Patients’ appreciation for the quality of my work has also increased. A colleague recently took the time to tell me that a patient repeated to him twice with a look of admiration, “He pulled this little thing out of his pocket and looked into my heart!”

The more my interest in this device grows, the more I questioned myself: can I really afford not to have this device? My emergency department will not invest in an ultra-portable device because this kind of product would not last 12 months in the hands of 40 emergency physicians. As a group, we are very tough with medical equipment.

Because of the financial investment involved with purchasing a portable ultrasound device, I wanted to try another solution. I first tried the General Electric V-Scan dual probe. There are two small probes: one flat and one heart. The quality of images for the heart is better, but as expected, it is more difficult to visualize the abdomen with a heart probe. The flat probe offers the advantage of being useful for the techniques. I haven’t tried the Philips Lumify because this product is not available in Canada.

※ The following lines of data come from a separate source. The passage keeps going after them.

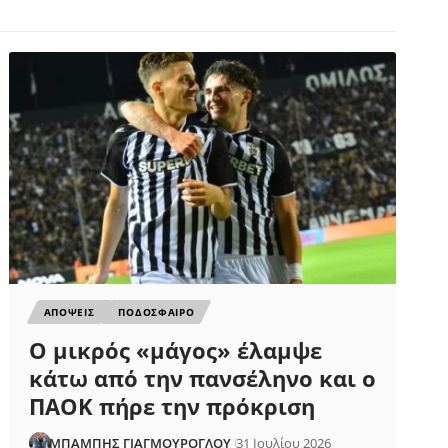
ΑΠΟΨΕΙΣ
ΠΟΔΟΣΦΑΙΡΟ
Ο μικρός «μάγος» έλαμψε
κάτω από την πανσέληνο και ο
ΠΑΟΚ πήρε την πρόκριση
ΜΠΑΜΠΗΣ ΓΙΑΓΜΟΥΡΟΓΛΟΥ
31 Ιουλίου 2026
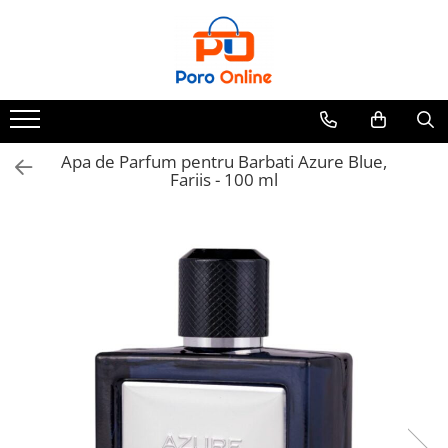
Parfum
Clone
Parfum Barbati
Parfum Femei
Apa de Parfum pentru Barbati Azure Blue,
Fariis - 100 ml
Parfum Unisex
Parfumuri Arabesti
Set Parfum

In the end, there is no big winner. All devices have their advantages and disadvantages. You just have to choose the best option for yourself. I have also learned that if one expects perfection, one never advances, so I got a device that suited me. I have never done so many ultrasounds in my life as in the last three weeks!

After a few weeks of use, I can tell you that given the time saved and the facility to perform additional examinations, the cost of acquisition is negative. The device gives back more than it costs and the biggest benefit is not monetary; it’s the better quality and pleasure of my work.